We hope the flower lives up to expectations - at least it seems to have a pretty good pedigree? But, Hien, I consider you the better judge of that!


----------



## mrhappyrotter (Oct 21, 2019)

I had it on my watchlist, not because I had any intent on buying it, I was just curious to see how much it would sell for and that's my methodology for tracking it. I was absolutely not expecting it to go anywhere near that high, and I'm sort of at a loss to understand why it was worth that much.


----------



## troy (Oct 21, 2019)

It is worth that much because that is what somebody is willing to pay for it... to that person of course


----------



## Hien (Oct 21, 2019)

mrhappyrotter said:


> I had it on my watchlist, not because I had any intent on buying it, I was just curious to see how much it would sell for and that's my methodology for tracking it. I was absolutely not expecting it to go anywhere near that high, and I'm sort of at a loss to understand why it was worth that much.


Just like you I watch it as well to see how far the boxing match goes , in this case I think someone is just annoying that there is another bidder and trying to outdo the competitor.


----------



## Hien (Oct 21, 2019)

Guldal said:


> We hope the flower lives up to expectations - at least it seems to have a pretty good pedigree?
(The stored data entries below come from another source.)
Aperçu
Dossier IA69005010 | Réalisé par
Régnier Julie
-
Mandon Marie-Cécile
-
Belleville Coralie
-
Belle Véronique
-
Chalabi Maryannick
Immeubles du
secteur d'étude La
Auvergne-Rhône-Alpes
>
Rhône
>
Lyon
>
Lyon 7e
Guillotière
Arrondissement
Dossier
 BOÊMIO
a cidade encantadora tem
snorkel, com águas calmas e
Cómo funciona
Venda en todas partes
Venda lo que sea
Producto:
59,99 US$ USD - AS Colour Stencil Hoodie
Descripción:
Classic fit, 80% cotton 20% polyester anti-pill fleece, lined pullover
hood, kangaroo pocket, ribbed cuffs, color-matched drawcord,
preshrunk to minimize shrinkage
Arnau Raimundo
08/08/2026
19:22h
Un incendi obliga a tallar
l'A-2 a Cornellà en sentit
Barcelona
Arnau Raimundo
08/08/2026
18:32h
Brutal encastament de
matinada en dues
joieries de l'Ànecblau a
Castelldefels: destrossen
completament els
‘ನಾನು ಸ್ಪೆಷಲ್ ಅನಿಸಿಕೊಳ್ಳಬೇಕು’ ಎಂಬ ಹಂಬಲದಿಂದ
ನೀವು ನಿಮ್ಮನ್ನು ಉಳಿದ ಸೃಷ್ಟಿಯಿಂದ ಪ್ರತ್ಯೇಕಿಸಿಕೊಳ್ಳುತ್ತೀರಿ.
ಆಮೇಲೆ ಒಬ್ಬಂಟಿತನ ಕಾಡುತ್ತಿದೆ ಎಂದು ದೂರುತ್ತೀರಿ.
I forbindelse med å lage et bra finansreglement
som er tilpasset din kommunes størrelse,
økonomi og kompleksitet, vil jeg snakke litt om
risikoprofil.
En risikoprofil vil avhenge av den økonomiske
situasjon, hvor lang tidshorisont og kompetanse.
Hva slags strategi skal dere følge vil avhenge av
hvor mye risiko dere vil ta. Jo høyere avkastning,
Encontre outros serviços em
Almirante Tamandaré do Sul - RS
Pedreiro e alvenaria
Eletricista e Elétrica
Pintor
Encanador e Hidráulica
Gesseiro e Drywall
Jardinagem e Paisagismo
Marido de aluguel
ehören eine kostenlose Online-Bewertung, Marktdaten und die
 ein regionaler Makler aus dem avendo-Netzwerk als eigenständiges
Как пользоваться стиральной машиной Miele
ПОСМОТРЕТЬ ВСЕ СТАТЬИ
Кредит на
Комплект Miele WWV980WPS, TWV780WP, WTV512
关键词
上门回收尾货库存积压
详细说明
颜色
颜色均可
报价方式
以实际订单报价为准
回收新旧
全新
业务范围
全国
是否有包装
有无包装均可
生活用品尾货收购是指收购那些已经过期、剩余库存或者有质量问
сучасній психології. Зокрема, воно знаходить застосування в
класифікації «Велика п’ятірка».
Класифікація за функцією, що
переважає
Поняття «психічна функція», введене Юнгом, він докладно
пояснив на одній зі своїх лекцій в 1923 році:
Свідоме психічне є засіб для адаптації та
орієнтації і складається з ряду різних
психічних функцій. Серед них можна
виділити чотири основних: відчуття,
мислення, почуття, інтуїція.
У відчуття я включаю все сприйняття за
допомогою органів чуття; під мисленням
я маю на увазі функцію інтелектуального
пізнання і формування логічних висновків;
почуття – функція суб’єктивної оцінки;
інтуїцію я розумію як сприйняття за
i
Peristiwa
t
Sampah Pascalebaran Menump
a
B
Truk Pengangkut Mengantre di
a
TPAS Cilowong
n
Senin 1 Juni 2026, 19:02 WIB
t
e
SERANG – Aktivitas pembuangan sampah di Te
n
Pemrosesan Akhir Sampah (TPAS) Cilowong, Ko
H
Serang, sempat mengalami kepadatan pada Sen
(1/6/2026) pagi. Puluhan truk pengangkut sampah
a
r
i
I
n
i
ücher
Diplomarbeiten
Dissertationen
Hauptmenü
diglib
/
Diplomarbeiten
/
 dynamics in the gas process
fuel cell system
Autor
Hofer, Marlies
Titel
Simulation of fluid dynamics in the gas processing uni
But, Hien, I consider you the better judge of that!


 well I think it is a good cross. it is one of the three crosses that came out of Thailand a few years ago.
-"Bleeding Heart" x "Gold Fish"
-"Gold Fish" x "NO. 1"
-"Dark" x "Fine spots"
It really depends on ones' taste, but from the limited number of 2 plants from each cross that I have, i like the "Gold Fish" x "NO.1" the best, next is "Dark" x "Fine Spots"
If you look at my Godefroyae-Leucochilum posted recently you will know why.


----------



## Hien (Oct 21, 2019)

But the currently front runner breeding direction from Thailand already left these three crosses behind. I don't think those front runners ever stop running toward the future  , and you always see another "I got to have it" front runner comes out from nowhere


----------



## Hien (Oct 21, 2019)

troy said:


> It is worth that much because that is what somebody is willing to pay for it... to that person of course


 A few years ago, when these three crosses were new breeding, orchid inn have them for 65.00 , then recently I saw them sometimes around slightly below or above 30.00 on ebay . Even the selected breeding stock that Orchid Inn kept, Sam only list them at 100.00 .
By the way I think the seller PotteryChef1 is a Slippertalk member ? if he is, I am happy for him that he got a good price for his plant.


----------



## BigBaby (Oct 22, 2019)

Was in my watchlist too but regardless of breeding the plant itself didn’t look like all that. Sometimes I push bids when my max gets beaten just to see how much people are willing to pay and partially out of spite lol


----------